Set up: I have a epidemiological study with a dose-response curve with a series of relative risk estimates (risk ratio of mortality risk exposed compared to mortality risk unexposed) along a curve. The curve only has a few points, but I am using it to model a continuum of points in a health impact assessment using a piecewise linear regression between each pair of points. For each slope, I have two sets of confidence intervals (point a and point b) and I need to combine them to make a unified 95% CI lower and upper bound slope. To do this, I am trying to run a monte carlo analysis with 1000+ iterations to model the distribution of slopes and then select the mean, lower, and upper bound slopes to apply to my analysis.
Issue: in the epi study, I only have the central, upper and lower bound RR estimate for a given exposure level but I need to calculate the SD to run the monte carlo analysis. I do not know how many observations were included in the study for a given point on the RR curve.
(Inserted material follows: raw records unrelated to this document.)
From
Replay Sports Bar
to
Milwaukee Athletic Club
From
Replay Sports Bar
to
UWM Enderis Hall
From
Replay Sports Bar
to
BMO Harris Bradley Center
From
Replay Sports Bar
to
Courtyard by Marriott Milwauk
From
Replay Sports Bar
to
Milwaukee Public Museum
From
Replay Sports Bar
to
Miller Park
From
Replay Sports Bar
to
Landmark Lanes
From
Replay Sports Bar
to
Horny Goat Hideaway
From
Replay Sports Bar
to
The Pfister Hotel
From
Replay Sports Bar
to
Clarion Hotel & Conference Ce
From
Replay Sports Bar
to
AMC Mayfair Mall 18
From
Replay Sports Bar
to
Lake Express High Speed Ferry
Question: is it possible to calculate the SD of RR for a point on the curve using only the mean and 95% CI? All the answers to this question have recommended using the approach found here, with requires an input for N. https://handbook-5-1.cochrane.org/chapter_7/7_7_3_2_obtaining_standard_deviations_from_standard_errors_and.htm#:~:text=The%20standard%20deviation%20for%20each,should%20be%20replaced%20by%205.15.
Just to make a concrete example, let's just say there are two points on the relative risk curve and I want to monte carlo model a distribution of slopes between these two points based on the mean and CIs. If that's the data I have, how can I estimate the SD?
At exposure = 10, 0.90 with a symmetrical 95% CI of (0.87, 0.94).
At exposure = 20; 0.95 with a symmetrical 95% CI of (0.90, 1.00).
Thank you in advance!